Content starts

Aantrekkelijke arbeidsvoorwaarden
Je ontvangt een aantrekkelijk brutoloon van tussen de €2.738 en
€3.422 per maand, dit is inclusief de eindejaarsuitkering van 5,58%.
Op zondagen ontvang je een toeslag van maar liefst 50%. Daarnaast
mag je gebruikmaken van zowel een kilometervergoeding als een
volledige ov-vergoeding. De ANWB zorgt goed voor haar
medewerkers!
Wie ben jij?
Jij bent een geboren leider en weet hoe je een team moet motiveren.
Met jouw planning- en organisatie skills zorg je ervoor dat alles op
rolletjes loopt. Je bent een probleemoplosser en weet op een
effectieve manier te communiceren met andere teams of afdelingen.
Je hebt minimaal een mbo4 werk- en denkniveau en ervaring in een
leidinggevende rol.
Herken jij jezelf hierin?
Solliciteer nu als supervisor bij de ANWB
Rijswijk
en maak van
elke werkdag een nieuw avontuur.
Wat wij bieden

Content ends

▶ _DESCRIPTION OF THE TASK_
Restate each of the records exactly, leaving nothing out.

▶ _OUTPUT OF THE TASK_
Aantrekkelijke arbeidsvoorwaarden
Je ontvangt een aantrekkelijk brutoloon van tussen de €2.738 en
€3.422 per maand, dit is inclusief de eindejaarsuitkering van 5,58%.
Op zondagen ontvang je een toeslag van maar liefst 50%. Daarnaast
mag je gebruikmaken van zowel een kilometervergoeding als een
volledige ov-vergoeding. De ANWB zorgt goed voor haar
medewerkers!
Wie ben jij?
Jij bent een geboren leider en weet hoe je een team moet motiveren.
Met jouw planning- en organisatie skills zorg je ervoor dat alles op
rolletjes loopt. Je bent een probleemoplosser en weet op een
effectieve manier te communiceren met andere teams of afdelingen.
Je hebt minimaal een mbo4 werk- en denkniveau en ervaring in een
leidinggevende rol.
Herken jij jezelf hierin?
Solliciteer nu als supervisor bij de ANWB
Rijswijk
en maak van
elke werkdag een nieuw avontuur.
Wat wij bieden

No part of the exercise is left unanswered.